Prima delle scorse elezioni Giuseppe Conte ha girato l’Italia per saggiare quanto richiamo abbia ancora la bandiera pentastellata. Nel suo viaggio ha anche incontrato pv regionali e comunali del Movimento 5 Stelle. Avrà capito che quelle persone sono isolate nei palazzi? Avrà capito che i parlamentari sono lontani dai territori che dovrebbero rappresentare? Oltretutto molti fra quegli eletti sono “personalità della società civile”, cioè estranei al Movimento, imposti ad attivisti e simpatizzanti nel 2018 con un’operazione elettoralistica che ha rappresentato il primo grande tradimento di quanti si erano spesi per la causa 5 Stelle.

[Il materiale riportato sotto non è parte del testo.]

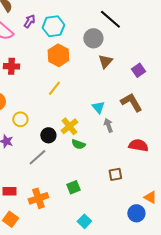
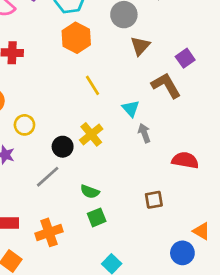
yellow line: (54, 88) -> (93, 85), moved, turned -70
brown L-shape: (131, 102) -> (166, 85), moved
green semicircle: (78, 144) -> (90, 192), moved

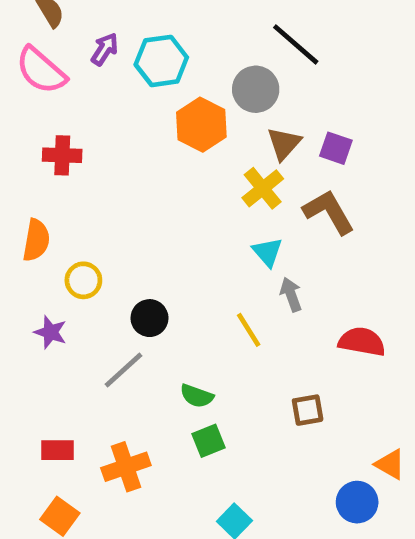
orange hexagon: (76, 38) -> (201, 125), moved
purple square: (185, 58) -> (336, 148), moved, turned -36
yellow line: (93, 85) -> (249, 330), moved
yellow cross: (91, 134) -> (263, 188), moved

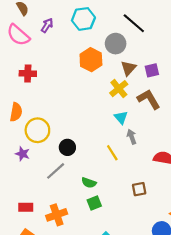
cyan hexagon: (161, 61) -> (83, 19), moved
purple square: (336, 148) -> (152, 70), turned -32
yellow circle: (83, 280) -> (37, 130), size x1.5

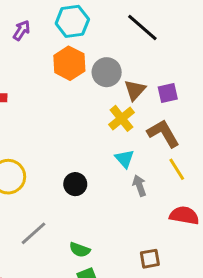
gray circle: (116, 44) -> (107, 72), moved
orange hexagon: (91, 60) -> (69, 63), moved
black circle: (67, 147) -> (75, 184), moved
yellow line: (112, 153) -> (177, 169), moved

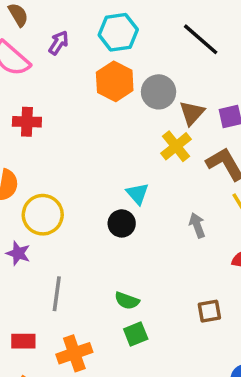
cyan triangle: (125, 159) -> (137, 194), moved
gray line: (33, 233) -> (57, 294), moved, turned -40

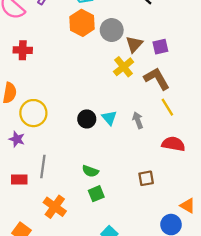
cyan triangle: (137, 194) -> (109, 118), moved
red rectangle: (23, 341) -> (19, 179), moved
orange cross: (74, 353) -> (55, 207), turned -35

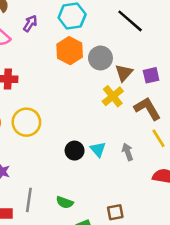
yellow circle: (33, 113) -> (26, 122), moved
green semicircle: (90, 171) -> (65, 202), moved
brown square: (146, 178) -> (115, 212), moved

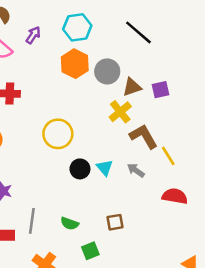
brown triangle: (124, 73) -> (132, 87), turned 30
brown L-shape: (147, 109) -> (144, 136), moved
yellow circle: (26, 122) -> (58, 134), moved
gray arrow: (128, 152) -> (136, 170), turned -35
brown square: (115, 212) -> (115, 222), moved

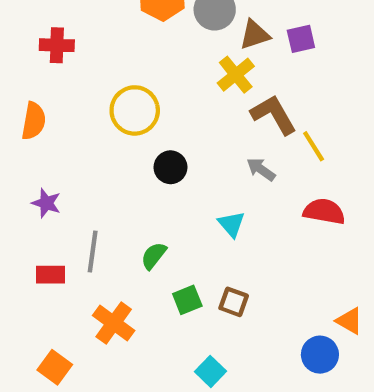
cyan triangle: (105, 168) -> (232, 224), moved
brown square: (115, 222) -> (234, 302), moved, turned 30
green semicircle: (70, 224) -> (154, 256), turned 108

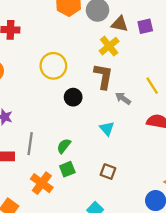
brown triangle: (255, 35) -> (120, 24), turned 30
brown L-shape: (274, 115) -> (103, 76), moved, turned 40
green square: (187, 300) -> (67, 169), moved

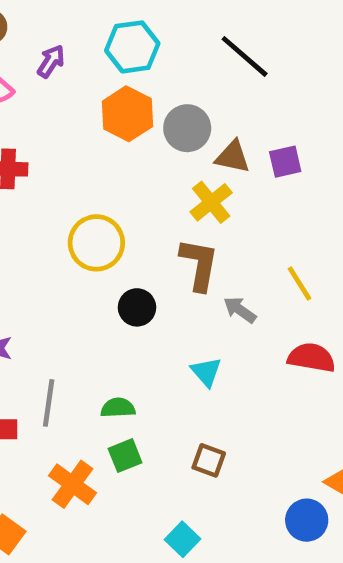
green semicircle: (64, 146) -> (118, 408), turned 49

Se Giuseppe Conte ha compreso queste cose, ha concluso che l’unica strada che rimane al Movimento è quella del PARTITO VIRTUALE, ossia la strada che seguono gli altri: una bandiera, proclami generici, personalità inventate da RAI e Mediaset cui spetta il compito di farle digerire al popolo bue. Zero partecipazione dal basso, come le recenti elezioni amministrative hanno mostrato.
Perché il Movimento 5 Stelle è arrivato a tradire se stesso? Perché in Italia non ci sono regole comuni per tutte le forze politiche che si presentano alle elezioni, regole che garantiscano ad attivisti e elettori che il partito persegue l’interesse nazionale e non la mera occupazione del potere, e che la sua organizzazione si fonda su un minimo di democrazia interna.
Oggi più che mai il partito politico italiano è il barcone di quattro padroni che ne traggono vantaggi e vanità. Gli italiani hanno capito questo, la sorte del Movimento gli ha confermato questo. Dunque è ineluttabile che i barconi vaghino in un mare di astensionismo.